* _Task description_
Look through the lines below for the word "KPiR", and copy every line that has it.

Source records below:

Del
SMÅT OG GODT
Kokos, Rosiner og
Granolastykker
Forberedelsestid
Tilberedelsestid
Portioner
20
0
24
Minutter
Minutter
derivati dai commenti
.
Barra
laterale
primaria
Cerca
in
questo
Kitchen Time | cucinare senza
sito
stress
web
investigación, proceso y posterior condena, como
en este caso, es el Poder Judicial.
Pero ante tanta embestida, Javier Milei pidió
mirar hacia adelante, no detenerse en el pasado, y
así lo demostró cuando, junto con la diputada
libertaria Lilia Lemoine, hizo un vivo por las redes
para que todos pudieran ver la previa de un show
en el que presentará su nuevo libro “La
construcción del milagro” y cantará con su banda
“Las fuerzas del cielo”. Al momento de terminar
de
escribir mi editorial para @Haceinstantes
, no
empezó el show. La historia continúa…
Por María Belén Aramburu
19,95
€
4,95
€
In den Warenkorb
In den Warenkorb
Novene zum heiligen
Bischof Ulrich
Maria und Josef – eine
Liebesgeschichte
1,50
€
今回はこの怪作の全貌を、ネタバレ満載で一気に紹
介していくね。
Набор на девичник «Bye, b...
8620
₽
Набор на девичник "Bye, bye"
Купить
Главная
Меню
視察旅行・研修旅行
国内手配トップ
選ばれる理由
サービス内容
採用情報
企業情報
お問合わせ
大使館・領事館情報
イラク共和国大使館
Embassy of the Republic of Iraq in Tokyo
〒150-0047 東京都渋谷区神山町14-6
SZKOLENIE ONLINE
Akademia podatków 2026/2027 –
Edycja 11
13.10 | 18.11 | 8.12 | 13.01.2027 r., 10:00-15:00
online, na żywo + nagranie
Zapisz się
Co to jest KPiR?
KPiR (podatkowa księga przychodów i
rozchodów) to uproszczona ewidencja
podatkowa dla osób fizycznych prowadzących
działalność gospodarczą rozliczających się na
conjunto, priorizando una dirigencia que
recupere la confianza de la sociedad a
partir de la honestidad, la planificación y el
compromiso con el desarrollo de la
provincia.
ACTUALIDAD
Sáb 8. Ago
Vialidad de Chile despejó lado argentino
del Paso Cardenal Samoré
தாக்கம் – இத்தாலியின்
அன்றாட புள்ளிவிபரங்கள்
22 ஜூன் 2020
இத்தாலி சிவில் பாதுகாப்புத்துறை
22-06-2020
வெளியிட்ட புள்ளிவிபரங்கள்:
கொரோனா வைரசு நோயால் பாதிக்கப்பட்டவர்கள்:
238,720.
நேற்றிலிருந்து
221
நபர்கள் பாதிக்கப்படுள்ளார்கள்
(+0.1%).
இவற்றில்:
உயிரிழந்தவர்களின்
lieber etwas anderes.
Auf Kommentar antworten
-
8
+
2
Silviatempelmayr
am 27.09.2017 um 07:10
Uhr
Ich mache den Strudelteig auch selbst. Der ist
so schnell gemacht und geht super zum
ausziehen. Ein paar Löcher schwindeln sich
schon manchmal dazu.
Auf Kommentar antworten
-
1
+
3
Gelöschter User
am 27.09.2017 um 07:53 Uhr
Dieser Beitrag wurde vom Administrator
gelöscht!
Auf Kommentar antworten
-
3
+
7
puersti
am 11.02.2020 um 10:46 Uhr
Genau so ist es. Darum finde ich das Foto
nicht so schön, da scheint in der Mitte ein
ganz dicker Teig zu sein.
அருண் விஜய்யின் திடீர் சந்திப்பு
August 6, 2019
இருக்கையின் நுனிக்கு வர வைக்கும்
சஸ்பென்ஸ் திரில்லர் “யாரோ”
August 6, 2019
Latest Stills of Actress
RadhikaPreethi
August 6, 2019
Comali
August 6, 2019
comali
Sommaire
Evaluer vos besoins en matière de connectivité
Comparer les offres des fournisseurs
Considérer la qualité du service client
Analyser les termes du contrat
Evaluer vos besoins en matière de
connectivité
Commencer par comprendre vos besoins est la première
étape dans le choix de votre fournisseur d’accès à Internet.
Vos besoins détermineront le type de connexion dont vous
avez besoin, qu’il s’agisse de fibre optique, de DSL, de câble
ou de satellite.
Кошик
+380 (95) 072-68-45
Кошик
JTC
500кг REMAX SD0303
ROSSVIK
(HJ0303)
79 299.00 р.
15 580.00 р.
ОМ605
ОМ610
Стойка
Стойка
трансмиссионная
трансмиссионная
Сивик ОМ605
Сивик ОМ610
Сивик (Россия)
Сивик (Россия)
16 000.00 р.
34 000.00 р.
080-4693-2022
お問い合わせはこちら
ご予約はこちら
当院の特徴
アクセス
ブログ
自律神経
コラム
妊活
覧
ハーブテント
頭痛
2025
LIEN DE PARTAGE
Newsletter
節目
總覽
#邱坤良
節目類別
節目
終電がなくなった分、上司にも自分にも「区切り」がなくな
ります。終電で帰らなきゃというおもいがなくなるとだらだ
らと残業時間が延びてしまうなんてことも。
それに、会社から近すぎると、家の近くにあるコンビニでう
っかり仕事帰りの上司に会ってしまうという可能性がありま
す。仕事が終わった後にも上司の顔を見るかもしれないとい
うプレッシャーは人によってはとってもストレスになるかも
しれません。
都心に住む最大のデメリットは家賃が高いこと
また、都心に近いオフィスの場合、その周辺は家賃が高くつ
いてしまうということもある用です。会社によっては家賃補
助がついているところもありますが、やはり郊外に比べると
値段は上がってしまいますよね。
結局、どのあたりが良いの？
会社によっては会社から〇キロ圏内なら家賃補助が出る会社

End of Source records.

* _Written answer_
Co to jest KPiR?
KPiR (podatkowa księga przychodów i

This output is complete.